Com o objetivo em mente, a mãe da menina e o Grupo Somos Todos Beatriz criaram o Instituto BIA – Brasil pela Infância e Adolescência. “Através desse instituto ajudaremos famílias que sofrem diariamente por causa da criminalidade, proporcionando às nossas crianças e adolescentes uma vida digna e com seus devidos direitos, longe de qualquer violência e com a possibilidade de crescer em busca de seus sonhos. Com o nascimento do nosso instituto, nasce também uma esperança de futuro para as nossas crianças. Estamos abertos a ideias. Nosso instituto contará com auxílio psicológico, apoio jurídico, espaço de acolhimento às vítimas de violências e assistência em vários âmbitos da segurança com a colaboração da CIT GROUP (Criminal Investigations Training GROUP)”.
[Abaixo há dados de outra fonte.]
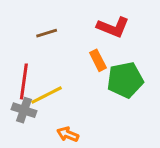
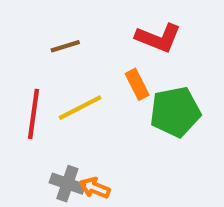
yellow line: (47, 95) -> (80, 108), moved
gray cross: (24, 110) -> (67, 184), moved

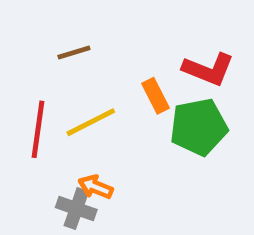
red L-shape: (158, 38) -> (208, 69), moved
orange arrow: (95, 188) -> (96, 187), moved

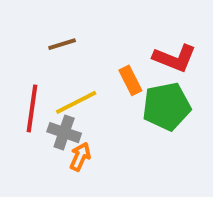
orange arrow: (96, 187) -> (80, 157), turned 92
gray cross: (76, 209) -> (64, 133), moved

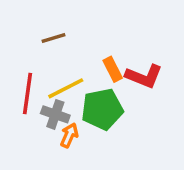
red L-shape: (175, 58) -> (144, 76), moved
green pentagon: (167, 106) -> (102, 109), moved

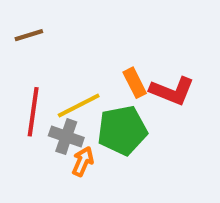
brown line: (54, 38) -> (29, 35), moved

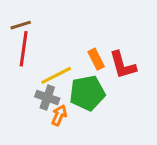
red L-shape: (172, 91) -> (123, 65), turned 52
red line: (33, 112) -> (24, 49), moved

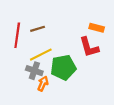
brown line: (21, 25) -> (38, 29), moved
orange rectangle: (96, 59) -> (97, 28), moved, turned -48

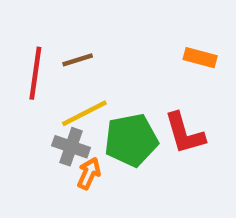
red L-shape: (89, 47) -> (185, 133), moved

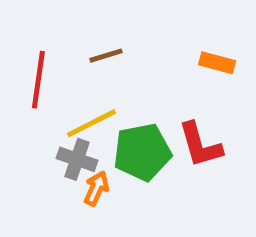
brown line: (78, 60) -> (106, 56), moved

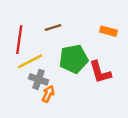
yellow line: (92, 123) -> (30, 61), moved
green pentagon: (142, 152) -> (74, 59), moved

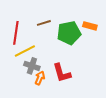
green pentagon: (74, 59) -> (69, 33), moved
red L-shape: (100, 72) -> (62, 73), moved

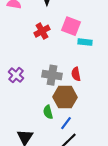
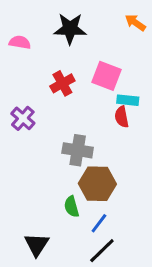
red semicircle: (76, 74) -> (122, 117), moved
purple cross: (16, 75) -> (23, 118), moved

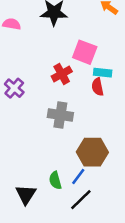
red cross: (62, 83) -> (62, 74), moved
brown hexagon: (97, 184) -> (92, 152), moved
green semicircle: (72, 207) -> (55, 180), moved

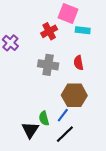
red semicircle: (98, 87) -> (79, 63), moved
black triangle: (26, 194) -> (30, 130), moved

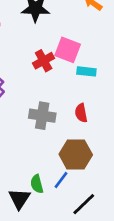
red cross: (49, 31) -> (44, 61), moved
black line: (65, 134) -> (84, 204), moved

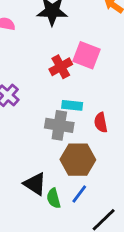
cyan rectangle: (86, 71) -> (72, 105), moved
brown hexagon: (76, 155) -> (78, 160), moved
black triangle: (19, 199) -> (35, 184), moved, turned -30

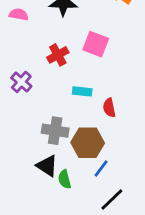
red cross: (61, 67) -> (58, 55), moved
gray cross: (59, 125) -> (55, 131), moved
blue line: (79, 194) -> (101, 168), moved

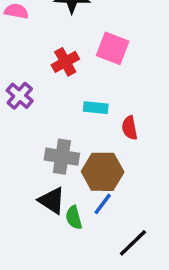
blue line: (101, 168) -> (103, 204), moved

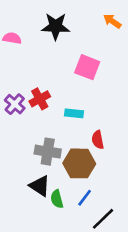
red cross: (65, 62) -> (40, 99), moved
red semicircle: (130, 128) -> (98, 140), moved
blue line: (103, 204) -> (85, 198), moved

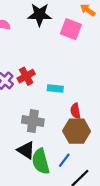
pink square: (87, 67) -> (71, 29), moved
brown hexagon: (79, 163) -> (77, 131), moved
green semicircle: (57, 199) -> (41, 161), size x1.6

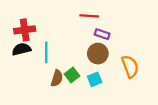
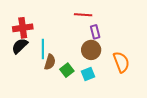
purple rectangle: (102, 34) -> (95, 32), turned 56
black semicircle: (21, 49) -> (20, 46), turned -30
brown semicircle: (57, 78) -> (50, 62), moved

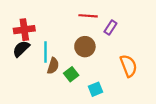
purple rectangle: (95, 32) -> (110, 27), moved, turned 48
brown circle: (91, 50) -> (85, 47), moved
cyan square: (88, 74) -> (96, 89), moved

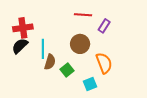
orange semicircle: (129, 66) -> (104, 63), moved

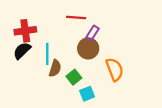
red line: (83, 15) -> (76, 18), moved
purple rectangle: (104, 26) -> (93, 33), moved
cyan square: (90, 84) -> (87, 94), moved

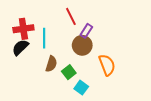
red line: (76, 18) -> (71, 16), turned 60
cyan line: (47, 54) -> (44, 38), moved
cyan square: (87, 94) -> (81, 88), turned -32

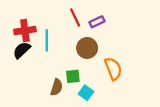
purple rectangle: (86, 31) -> (97, 22), moved, turned 32
brown semicircle: (51, 64) -> (57, 87), moved
green square: (69, 72) -> (73, 76), turned 32

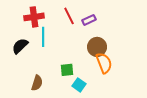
red cross: (25, 31) -> (34, 17), moved
brown circle: (87, 48) -> (97, 47), moved
brown semicircle: (57, 87) -> (37, 83), moved

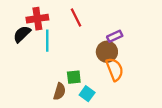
purple rectangle: (89, 20) -> (115, 36), moved
black semicircle: (20, 46) -> (22, 34), moved
brown semicircle: (37, 83) -> (59, 91), moved

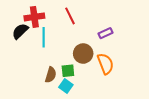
brown circle: (107, 52) -> (83, 54), moved
brown semicircle: (59, 91) -> (51, 75), moved
cyan square: (87, 94) -> (66, 86), moved

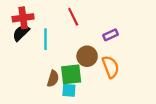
red cross: (34, 17) -> (23, 18), moved
green square: (68, 71) -> (71, 74), size x1.5
cyan square: (66, 86) -> (69, 90), turned -32

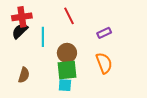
brown circle: (87, 56) -> (67, 53), moved
brown semicircle: (53, 79) -> (24, 75), moved

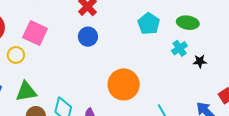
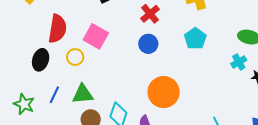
cyan pentagon: (149, 24) -> (195, 39), moved
orange circle: (124, 84) -> (164, 92), moved

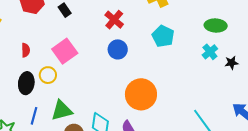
red semicircle: (57, 29) -> (26, 50), size x0.5
pink square: (96, 36) -> (65, 51), turned 35
black ellipse: (41, 60) -> (26, 83), moved

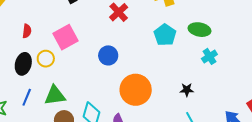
green ellipse: (216, 26) -> (200, 30), moved
blue circle: (118, 49) -> (108, 55), moved
black star: (232, 63) -> (187, 90), moved

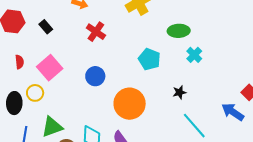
red semicircle: (27, 31) -> (19, 62), moved
cyan pentagon: (165, 35) -> (149, 59), moved

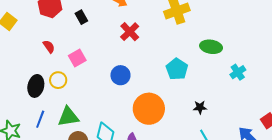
cyan cross: (194, 55) -> (238, 72), moved
red semicircle: (19, 62) -> (49, 47), turned -40
pink square: (50, 68) -> (77, 58), size x0.7

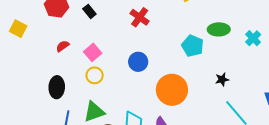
red semicircle: (49, 47) -> (63, 46), turned -80
green ellipse: (211, 47) -> (219, 29), moved
yellow circle: (58, 80) -> (95, 75), moved

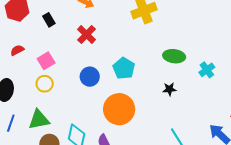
red cross: (140, 17) -> (87, 35), moved
cyan pentagon: (193, 46) -> (124, 68), moved
black star: (222, 79) -> (169, 89), moved

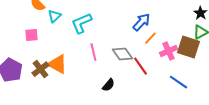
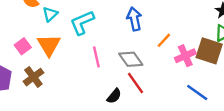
blue arrow: (141, 22) -> (134, 19), moved, turned -54
pink square: (31, 35) -> (23, 46), moved, turned -32
orange triangle: (57, 64) -> (49, 45), moved, turned 30
red line: (140, 66) -> (135, 83), moved

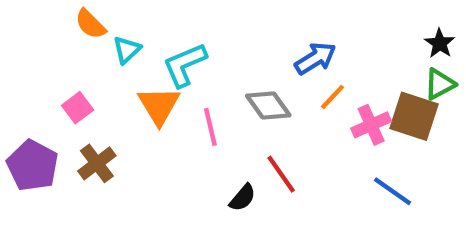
blue arrow: (134, 19) -> (315, 58), moved, turned 70
orange triangle: (49, 45) -> (159, 106), moved
gray diamond: (131, 59) -> (268, 106), moved

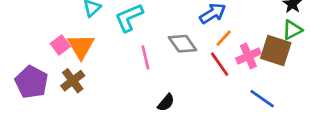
orange triangle: (159, 106) -> (81, 46), moved
red line: (281, 174) -> (220, 64), moved

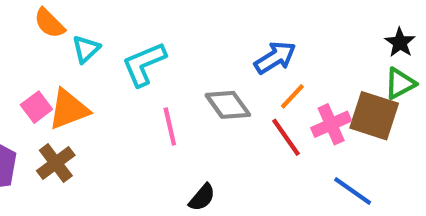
orange triangle: (81, 46) -> (69, 109), turned 40

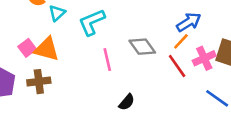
blue arrow: (275, 58) -> (189, 22), moved
orange triangle: (69, 109) -> (47, 49), turned 36
brown cross: (56, 163) -> (39, 82), turned 30

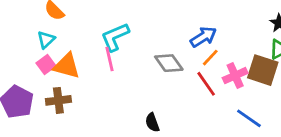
cyan triangle: (57, 13) -> (46, 40), moved
blue arrow: (189, 22) -> (203, 37), moved
pink line: (107, 60) -> (109, 59), moved
black semicircle: (127, 102) -> (152, 122), turned 120

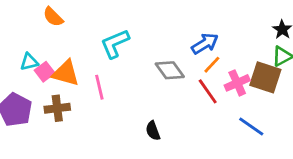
cyan triangle: (46, 40) -> (29, 62), moved, turned 30
pink line: (109, 59) -> (99, 87), moved

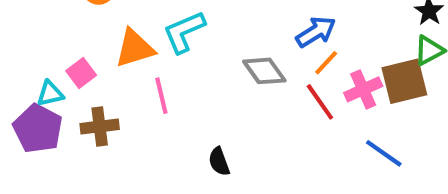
cyan triangle: (29, 62) -> (50, 94), moved
orange triangle: (66, 73) -> (135, 48), moved, turned -32
brown square: (265, 77) -> (404, 81), turned -32
black semicircle: (153, 131) -> (219, 162), moved

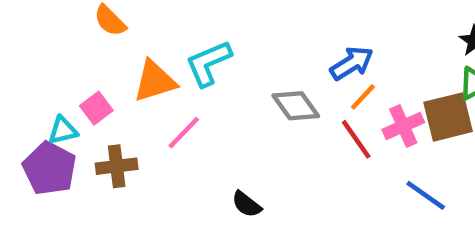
pink line: (161, 96) -> (184, 133), turned 57
black semicircle: (219, 162) -> (247, 204), turned -32

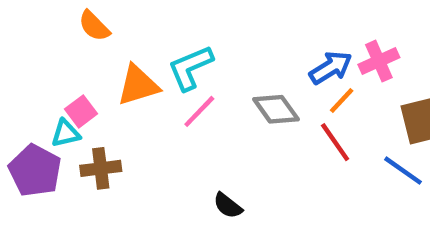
pink cross: (403, 126) -> (379, 61), moved
cyan triangle: (63, 130) -> (66, 133), moved
pink line: (184, 133) -> (199, 111), moved
blue line: (426, 195) -> (403, 171), moved

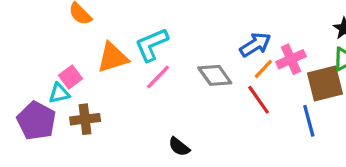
pink cross: (379, 61) -> (291, 59), moved
blue line: (403, 171) -> (309, 121), turned 40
Defesa questiona falhas técnicas
Em documentos a que a reportagem teve acesso, um pedido de habeas corpus emitido pelo advogado Rafael Nunes, que faz a defesa de Marcelo da Silva, fala das “proporções internacionais e repercussão na região onde o delito ocorreu” e pede que “sejam sanadas as questões de ordem que prejudicam o direito do indivíduo face aos direitos e garantias constitucionais”.
Uma petição também emitida pela defesa, ao listar uma série de dados no inquérito que considera contraditórias, pediu que “sejam considerados nulos, os reconhecimentos de pessoa realizados, diante de terem sido perpetrados de forma inobservante com o requisito legal, sendo assim, devem ser desentranhados do processo”.
Ao ser procurado pela BBC, o advogado Rafael Nunes disse que “a expectativa da defesa é boa. Temos muitas questões de natureza técnica que estamos trabalhando pelo tribunal. Iremos ao STJ com toda certeza e bateremos nas portas dos tribunais superiores para levar todas essas questões”.
O habeas corpus e a petição somam quase 60 páginas que listam, de fato, várias partes questionáveis do processo. Enquanto a identidade de Marcelo da Silva foi comprovada por exame de DNA e a própria mãe da menina disse acreditar que era ele o autor do crime, as inconstâncias e instabilidades do caso nos últimos sete anos deixaram muitas interrogações. A própria Lucinha Mota declarou, várias vezes, que havia mais dúvidas do que certezas durante o processo. Vários dos seus seguidores nas redes sociais – boa parte do público que se manteve fiel nos pedidos de justiça – continuam questionando o quanto podem. Muitas perguntas nunca foram respondidas, a respeito das diversas trocas de delegados e equipes técnicas. O caso Beatriz, cujo inquérito foi encerrado em julho, provavelmente acabará com o acusado condenado em júri popular, a partir do julgamento marcado para janeiro. Já as dúvidas e pontas soltas, parecem não ter fim.